=== Section Start ===

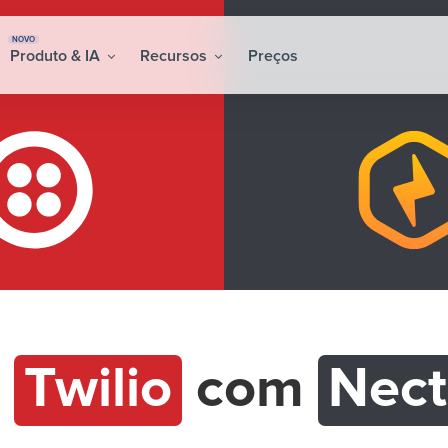
NOVO
Produto & IA
Recursos
Preços
e
Twilio
com
Nec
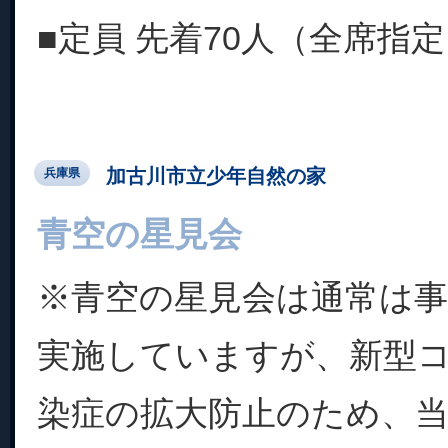
■定員 先着70人（全席指定..
加古川市立少年自然の家
兵庫県
青空の星見会
※青空の星見会は通常は
実施していますが、新型
染症の拡大防止のため、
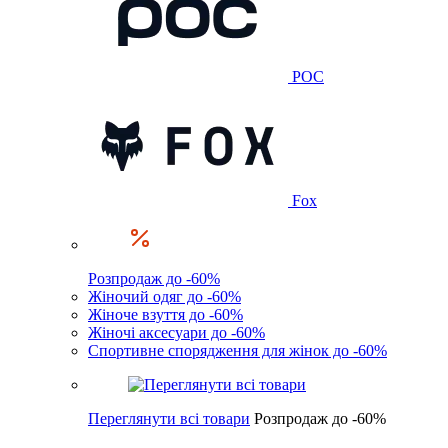
POC
Fox
Розпродаж до -60%
Жіночий одяг до -60%
Жіноче взуття до -60%
Жіночі аксесуари до -60%
Спортивне спорядження для жінок до -60%
Переглянути всі товари
Розпродаж до -60%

=== Section End ===

▶ _WORK REQUEST_: Apart from the images, print all the material above exactly as given.

▶ _TASK ANSWER_:
NOVO
Produto & IA
Recursos
Preços
e
Twilio
com
Nec
■定員 先着70人（全席指定..
加古川市立少年自然の家
兵庫県
青空の星見会
※青空の星見会は通常は
実施していますが、新型
染症の拡大防止のため、
POC
Fox
Розпродаж до -60%
Жіночий одяг до -60%
Жіноче взуття до -60%
Жіночі аксесуари до -60%
Спортивне спорядження для жінок до -60%
Переглянути всі товари
Розпродаж до -60%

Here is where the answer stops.